Sen. Menendez Falls Short of New Jersey News Conference Standards

Sen. Bob Menendez, D-N.J., speaks to reporters during a news conference in Newark, N.J. on
AP Photo/John Minchillo

Can we still call something a “news conference” if it provides no “news” and offers no opportunity for “conferring”?

Sen. Robert Menendez, a New Jersey Democrat, will reportedly face federal corruption charges. In an attempt to get out ahead of those charges, the Senator hosted a news conference Friday night. It was bilingual, but equally boring in both English and Spanish.

After he showed up 20 minutes late (At one point, an aide took the podium to apologize and insist the Senator was “just around the corner.”), Menendez read a short statement. To paraphrase: he won’t resign, won’t answer questions, didn’t do anything wrong.

He also played the “don’t you know who I am?” card, mentioning his 23 years in Congress and citing his success at bringing cash back to New Jersey to deal with disasters such as the 2012 storm Sandy (which had been downgraded from hurricane to “superstorm” by the time it reached the Garden State).
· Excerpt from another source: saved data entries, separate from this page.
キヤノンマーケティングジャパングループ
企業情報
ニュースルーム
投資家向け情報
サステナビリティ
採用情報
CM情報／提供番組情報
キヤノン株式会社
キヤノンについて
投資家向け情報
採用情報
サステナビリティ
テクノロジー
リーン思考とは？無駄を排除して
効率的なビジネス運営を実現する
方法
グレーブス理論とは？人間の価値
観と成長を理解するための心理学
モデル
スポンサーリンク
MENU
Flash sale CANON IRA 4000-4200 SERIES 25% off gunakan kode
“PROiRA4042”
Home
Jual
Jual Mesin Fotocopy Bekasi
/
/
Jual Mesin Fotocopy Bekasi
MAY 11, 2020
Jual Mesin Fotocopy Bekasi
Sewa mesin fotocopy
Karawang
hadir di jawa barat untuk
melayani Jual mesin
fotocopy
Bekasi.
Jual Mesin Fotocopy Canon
The probe stems in part from his relationship with Dr. Salomon Melgen. On Friday, Menendez announced that he and Melgen are “friends” and that, of course, they exchanged gifts, as, he says, friends do.
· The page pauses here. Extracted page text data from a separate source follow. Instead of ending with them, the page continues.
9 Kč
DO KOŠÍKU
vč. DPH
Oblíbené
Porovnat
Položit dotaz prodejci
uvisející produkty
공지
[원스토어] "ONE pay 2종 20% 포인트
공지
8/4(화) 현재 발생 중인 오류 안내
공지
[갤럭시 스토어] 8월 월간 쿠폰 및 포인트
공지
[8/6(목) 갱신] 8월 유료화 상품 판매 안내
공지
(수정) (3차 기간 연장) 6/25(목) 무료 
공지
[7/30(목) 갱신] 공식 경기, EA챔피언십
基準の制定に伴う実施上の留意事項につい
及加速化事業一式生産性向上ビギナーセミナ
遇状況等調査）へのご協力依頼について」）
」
Melgen’s gifts include donating more than $700,000 to support the Senator’s reelection.

No doubt, there will be more news conferences ahead for Menendez. But he’ll have a difficult time topping the New Jersey standards set by previous politicians. Consider former Gov. Jim McGreevey.
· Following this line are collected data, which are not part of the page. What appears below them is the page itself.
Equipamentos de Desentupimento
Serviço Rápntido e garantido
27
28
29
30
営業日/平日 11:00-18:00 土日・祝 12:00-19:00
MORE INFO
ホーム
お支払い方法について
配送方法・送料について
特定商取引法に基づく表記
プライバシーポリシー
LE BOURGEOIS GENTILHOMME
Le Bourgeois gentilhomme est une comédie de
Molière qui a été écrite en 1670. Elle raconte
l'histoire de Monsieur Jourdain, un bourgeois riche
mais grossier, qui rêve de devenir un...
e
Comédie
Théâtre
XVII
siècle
In 2004, McGreevey was in trouble. The Democrat had given Golan Cipel, an Israeli poet with no security experience, a job as his Homeland Security adviser.

Under fire for having an underqualified person in a key state job, McGreevey seemed to make things worse in his farewell news conference. Not only was Cipel unqualified, he and the Governor were lovers. “And so my truth is that I am a gay American,” he told reporters, his then-wife by his side.

The admission was irrelevant and, in fact, might have been even more problematic for the Governor. Yet in 2004, this was still unusual enough to be interesting. With his sexual orientation as a shield, McGreevey backed slowly away. “Given the circumstances surrounding the affair and its likely impact upon my family and my ability to govern, I have decided the right course of action is to resign.”

McGreevey had a final gift to voters: He wouldn’t allow them to select his replacement.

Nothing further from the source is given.